[[ SUPPLIED RECORDS open ]]
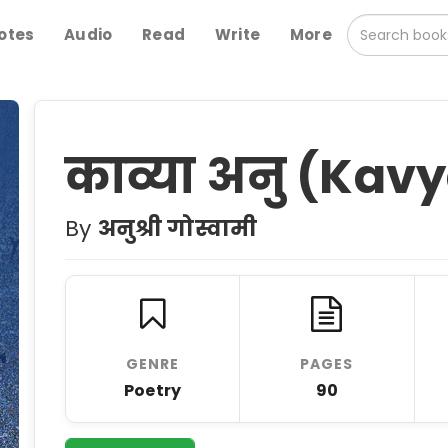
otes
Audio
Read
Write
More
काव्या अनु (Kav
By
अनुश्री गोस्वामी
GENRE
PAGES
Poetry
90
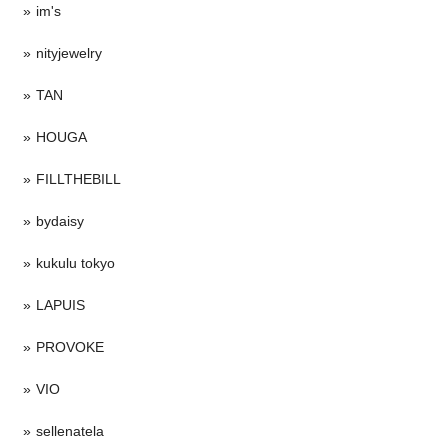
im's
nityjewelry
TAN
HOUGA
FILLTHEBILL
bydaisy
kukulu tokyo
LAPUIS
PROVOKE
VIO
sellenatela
[[ SUPPLIED RECORDS closed ]]
[[ SUPPLIED RECORDS open ]]
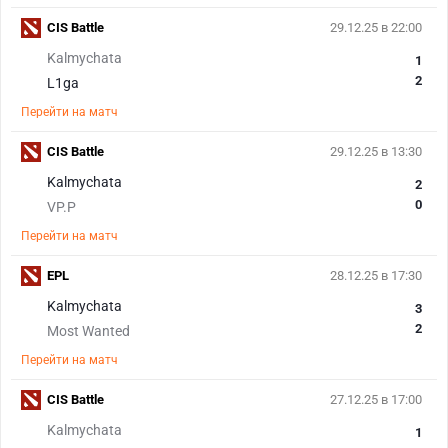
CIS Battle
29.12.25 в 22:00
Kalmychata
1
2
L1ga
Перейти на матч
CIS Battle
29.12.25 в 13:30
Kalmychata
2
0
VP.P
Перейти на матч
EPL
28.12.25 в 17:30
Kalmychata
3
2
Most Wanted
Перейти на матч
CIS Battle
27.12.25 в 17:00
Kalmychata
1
[[ SUPPLIED RECORDS closed ]]
■ WORK REQUEST:
Could you set down, word for word, only the lines above from the line with "FILLTHEBILL" to the line with "sellenatela", including both?

■ SOLUTION TO THE PROBLEM:
FILLTHEBILL
bydaisy
kukulu tokyo
LAPUIS
PROVOKE
VIO
sellenatela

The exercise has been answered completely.